No había mucho eco para llorar muy fuerte. Jugábamos a espiar detrás de los árboles, variar las calles en los trayectos, mirar las caras antes de entrar, preguntar como pelotudo y escuchar con inteligencia. No dábamos abasto: era un juego que requería el esfuerzo de volver a hacer una historia. Curiosamente, nunca abandonamos esa sensación de estar escapando. Al mediodía estaba el programa de radio al que siempre llamaba alguno. Mientras almorzábamos escuchaba de fondo lo mismo que habían dicho en la tele y después en la escuela y en el club y todos los mayores. Solamente en mi casa se hablaba con otros nombres. Era otra historia que se iba haciendo como un cuento, aunque en extensión furiosa, vivo y doloroso.
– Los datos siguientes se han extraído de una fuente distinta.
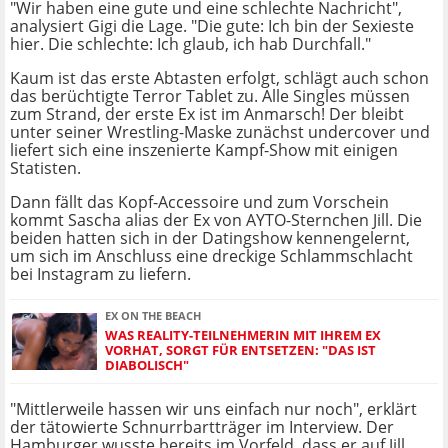
"Wir haben eine gute und eine schlechte Nachricht",
analysiert Gigi die Lage. "Die gute: Ich bin der Sexieste
hier. Die schlechte: Ich glaub, ich hab Durchfall."
Kaum ist das erste Abtasten erfolgt, schlägt auch schon
das berüchtigte Terror Tablet zu. Alle Singles müssen
zum Strand, der erste Ex ist im Anmarsch! Der bleibt
unter seiner Wrestling-Maske zunächst undercover und
liefert sich eine inszenierte Kampf-Show mit einigen
Statisten.
Dann fällt das Kopf-Accessoire und zum Vorschein
kommt Sascha alias der Ex von AYTO-Sternchen Jill. Die
beiden hatten sich in der Datingshow kennengelernt,
um sich im Anschluss eine dreckige Schlammschlacht
bei Instagram zu liefern.
EX ON THE BEACH
WAS REALITY-TEILNEHMERIN MIT IHREM EX
VORHAT, SORGT FÜR ENTSETZEN: "DAS IST
DIABOLISCH"
"Mittlerweile hassen wir uns einfach nur noch", erklärt
der tätowierte Schnurrbartträger im Interview. Der
Hamburger wusste bereits im Vorfeld, dass er auf Jill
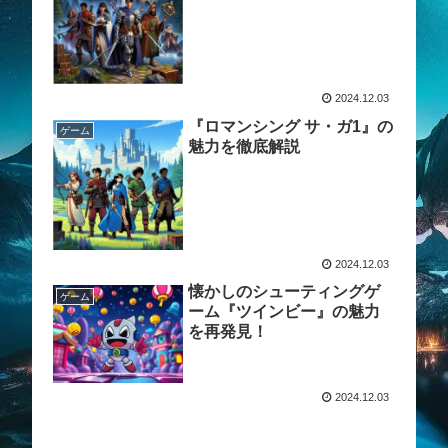
2024.12.03
『ロマンシング サ・ガ1』の
ゲーム
魅力を徹底解説
2024.12.03
懐かしのシューティングゲ
ゲーム
ーム『ツインビー』の魅力
を再発見！
2024.12.03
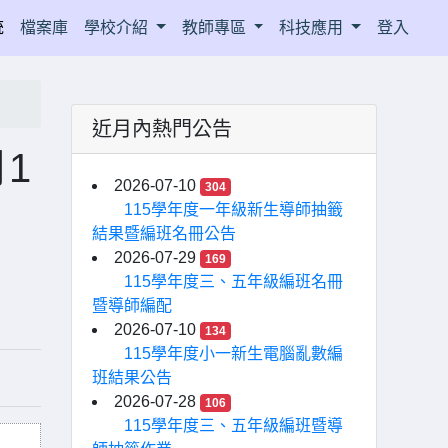
統
檔案庫
學校介紹
教師專區
科技應用
登入
近月內熱門公告
1
2026-07-10
304
115學年度一年級新生導師抽籤
結果暨編班名冊公告
2026-07-29
169
115學年度三、五年級編班名冊
暨導師編配
2026-07-10
134
115學年度小一新生電腦亂數編
班結果公告
2026-07-28
106
115學年度三、五年級編班暨導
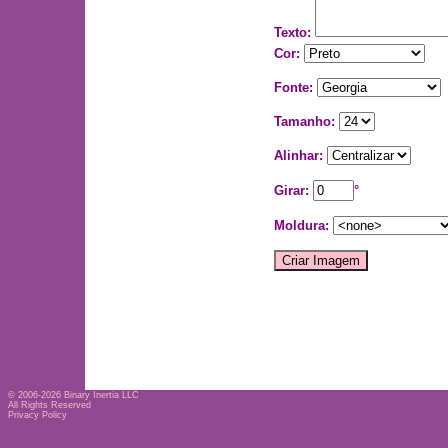
Texto:
Cor:
Fonte:
Tamanho:
Alinhar:
Girar:
°
Moldura:
© 2006-2026
Binary Inertia LLC
All Rights Reserved
Privacy Policy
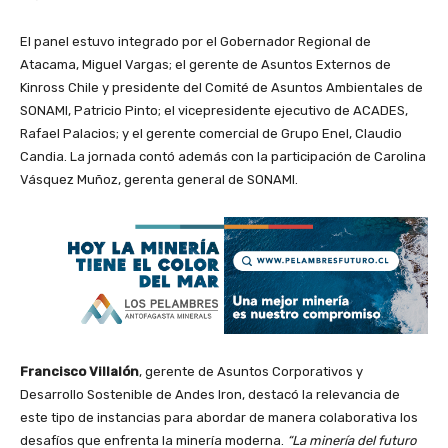
El panel estuvo integrado por el Gobernador Regional de
Atacama, Miguel Vargas; el gerente de Asuntos Externos de
Kinross Chile y presidente del Comité de Asuntos Ambientales de
SONAMI, Patricio Pinto; el vicepresidente ejecutivo de ACADES,
Rafael Palacios; y el gerente comercial de Grupo Enel, Claudio
Candia. La jornada contó además con la participación de Carolina
Vásquez Muñoz, gerenta general de SONAMI.
Francisco Villalón
, gerente de Asuntos Corporativos y
Desarrollo Sostenible de Andes Iron, destacó la relevancia de
este tipo de instancias para abordar de manera colaborativa los
desafíos que enfrenta la minería moderna.
“La minería del futuro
Es una torcedura en la boca del estómago que me sigue agarrando cada marzo. Nosotros tuvimos nuestro nombre y pudimos hacerlo con plenos derechos. A pesar de eso, la historia es algo que lastima: como venir sobrevivido.

 

‑ La gente bien que todo lo dice, te recomienda que pidas perdón, hay posibilidad de salvarse.